━━ Data for this exercise

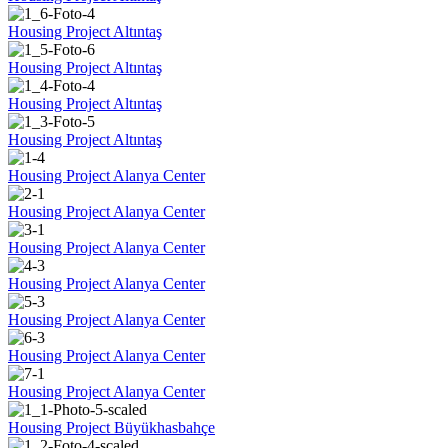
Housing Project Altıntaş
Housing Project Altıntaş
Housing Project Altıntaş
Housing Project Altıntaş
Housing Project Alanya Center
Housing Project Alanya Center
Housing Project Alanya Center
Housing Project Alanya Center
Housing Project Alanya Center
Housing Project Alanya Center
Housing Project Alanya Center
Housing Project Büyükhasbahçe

━━━━
━━ Data for this exercise

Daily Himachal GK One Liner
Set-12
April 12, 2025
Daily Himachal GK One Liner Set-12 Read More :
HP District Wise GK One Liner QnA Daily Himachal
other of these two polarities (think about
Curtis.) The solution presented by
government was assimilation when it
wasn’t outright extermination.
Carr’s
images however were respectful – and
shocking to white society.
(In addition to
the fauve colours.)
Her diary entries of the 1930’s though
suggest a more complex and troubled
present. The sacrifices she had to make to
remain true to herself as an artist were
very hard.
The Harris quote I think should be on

━━━━

*Work instructions*. What lines in the data above carry "Daily"? Return them all.

*Worked solution*.
Daily Himachal GK One Liner
Daily Himachal GK One Liner Set-12 Read More :
HP District Wise GK One Liner QnA Daily Himachal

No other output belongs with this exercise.